Мучительно медленно выветривалось это в моих отношениях с отцом. Я возвращался к тому времени, когда мы должны были уезжать из Софии. Я был нервным ребенком, меня оберегали. Я привык к тому, что меня оберегают, обо мне заботятся… А сам видел только мрачное лицо отца. Меня не интересовало, почему он такой, просто я считал его нелюдимым, даже жестоким. Я убегал от него к маме, всегда готовой утешить меня и поддержать, хотя, в общем, ее чрезмерная заботливость порой раздражала.
Как же случилось, что я даже не подозревал о переживаниях отца — этого тридцатипятилетнего сильного мужчины, — когда он был уволен и отправлен в провинцию за что-то, что было мне непонятно?.. Мы уезжали, он разлучал меня с моими товарищами — этого было достаточно, чтобы считать его виновным.
Вспоминаю темный коридор, в который вынесли все наши пожитки, зашитые в тюки, и голые кроватные сетки, и старый радиоприемник «Кёртинг» (на ручках настройки все еще видны были следы сургучных печатей).

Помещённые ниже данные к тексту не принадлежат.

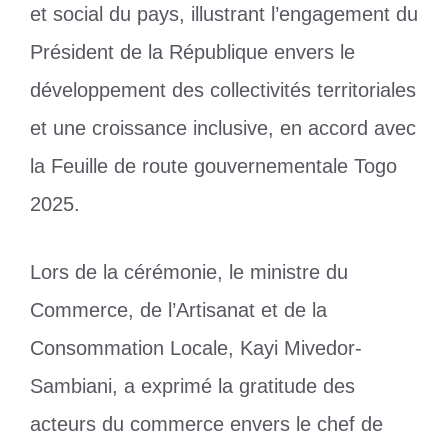
et social du pays, illustrant l’engagement du
Président de la République envers le
développement des collectivités territoriales
et une croissance inclusive, en accord avec
la Feuille de route gouvernementale Togo
2025.
Lors de la cérémonie, le ministre du
Commerce, de l’Artisanat et de la
Consommation Locale, Kayi Mivedor-
Sambiani, a exprimé la gratitude des
acteurs du commerce envers le chef de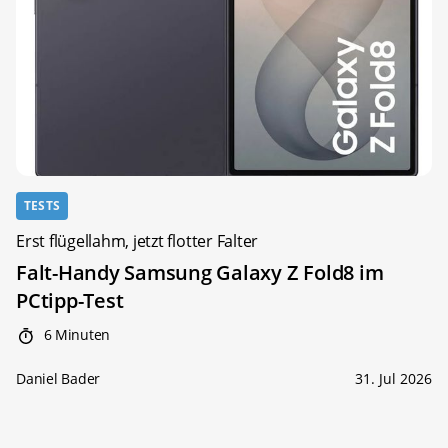
TESTS
Erst flügellahm, jetzt flotter Falter
Falt-Handy Samsung Galaxy Z Fold8 im
PCtipp-Test
6 Minuten
Daniel Bader
31. Jul 2026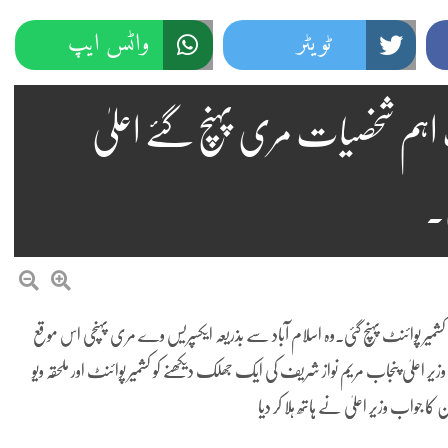
ٹویٹر
واٹس ایپ
ت اہم شخصیات مری پہنچ گئے اعلیٰ
۔
میر پوائنٹ پہنچ گئی۔وہ اسلام آباد سے بذریعہ ایکسپریس وے مری پہنچی اس موقع
یر اعلیٰ پنجاب مریم نواز شریف کی ایک جھلک دیکھنے کو کشمیر پوائنٹ اور ملحقہ ویو
ا جواب وزیر اعلیٰ نے ہاتھ ہلا کر دیا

— Папа, а там есть горы? — спросил я.
— Нет.
— А где мы будем кататься на лыжах?
— Не будем кататься… Будем удить рыбу, там есть река, — отвечает отец и хрипловато смеется.
— Я напишу письмо, что это несправедливо, и отошлю его!..

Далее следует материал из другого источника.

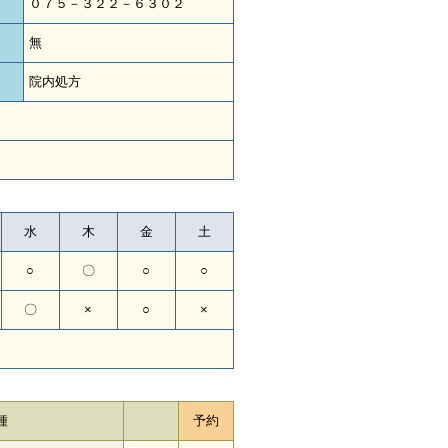
０７５－３２２－６３０２
無
院内処方
水
木
金
土
○
〇
○
○
〇
×
○
×
種
予約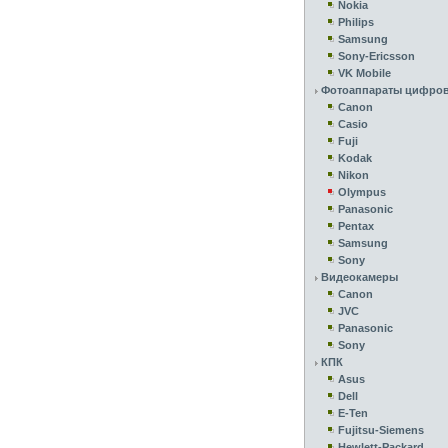
Nokia
Philips
Samsung
Sony-Ericsson
VK Mobile
Фотоаппараты цифро
Canon
Casio
Fuji
Kodak
Nikon
Olympus
Panasonic
Pentax
Samsung
Sony
Видеокамеры
Canon
JVC
Panasonic
Sony
КПК
Asus
Dell
E-Ten
Fujitsu-Siemens
Hewlett-Packard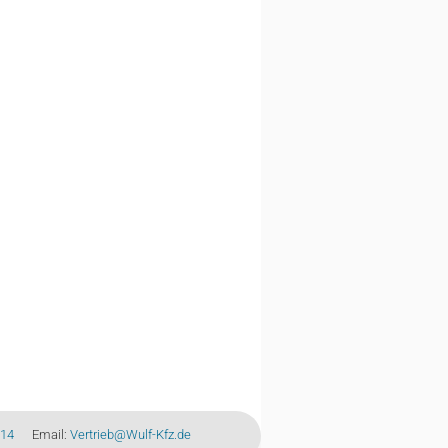
-14
Email:
Vertrieb@Wulf-Kfz.de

Отец шлепает меня сильнее, чем обычно. Я плачу — слезы так и льются по щекам.
— Паршивец! — кричит отец. — Будешь писать? Письма будешь писать?! С таких лет жаловаться? Ты мне попишешь!..

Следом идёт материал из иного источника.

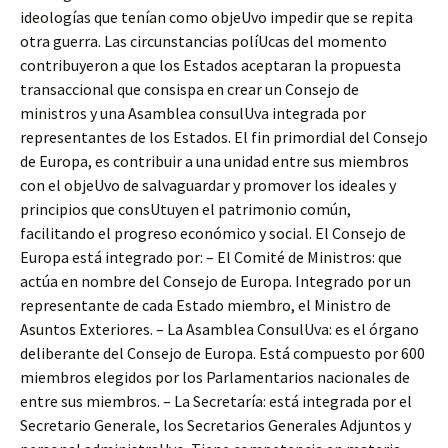
ideologías que tenían como objeUvo impedir que se repita
otra guerra. Las circunstancias políUcas del momento
contribuyeron a que los Estados aceptaran la propuesta
transaccional que consispa en crear un Consejo de
ministros y una Asamblea consulUva integrada por
representantes de los Estados. El fin primordial del Consejo
de Europa, es contribuir a una unidad entre sus miembros
con el objeUvo de salvaguardar y promover los ideales y
principios que consUtuyen el patrimonio común,
facilitando el progreso económico y social. El Consejo de
Europa está integrado por: – El Comité de Ministros: que
actúa en nombre del Consejo de Europa. Integrado por un
representante de cada Estado miembro, el Ministro de
Asuntos Exteriores. – La Asamblea ConsulUva: es el órgano
deliberante del Consejo de Europa. Está compuesto por 600
miembros elegidos por los Parlamentarios nacionales de
entre sus miembros. – La Secretaría: está integrada por el
Secretario Generale, los Secretarios Generales Adjuntos y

Мать бросается между нами:
— Не смей его бить! При чем тут ребенок?
— Пусть лучше дома поревет, — огрызается отец.
Машины все нет. Мы допоздна ждем ее, а потом ложимся на голые пружины, потому что все матрасы зашиты в тюки. Мать целует меня перед сном, и я спрашиваю:
— Мам, там вправду много рыбы?
— Не знаю, — отвечает она и начинает плакать.
— Не плачь, — шепчу я. — Каждый день буду ловить тебе рыбу. Ты не будешь ходить на службу. Будешь сидеть дома и жарить нам рыбу…
Я ходил в провинциальную школу в вылинявшей, но чистой одежонке. Меня учили быть искренним и честным, и я старался быть искренним и честным; прежде чем научился видеть людей, я видел только самого себя.
Стыдно и больно вспоминать тот тихий вечер. Но я очень хорошо его помню…
— Чего ты святым прикидываешься! — крикнул я отцу, весь кипя ненавистью, которой и сам еще не понимал. — Чего ты прикидываешься честным! Все тебя давно раскусили, все!..
— Кто — все? — тихо спросил отец, а я еще не почувствовал, что он говорит как-то уж слишком тихо.
— Все — даже ребята у нас в классе всё знают…
— Ну и что же они знают?
— Знают, почему тебя уволили, вот! — задыхался я. — Мне все сказали…
Отец, перегнувшись через стол, вдруг ударил меня. Было больно, но сквозь слезы я видел, что щеки у него тоже мокрые. И, несмотря на это, я кричал осипшим от злобы голосом:
— Бей, бей!.. Ты только это и можешь — бить!
— Тебе всего десять лет, — тихо сказал отец.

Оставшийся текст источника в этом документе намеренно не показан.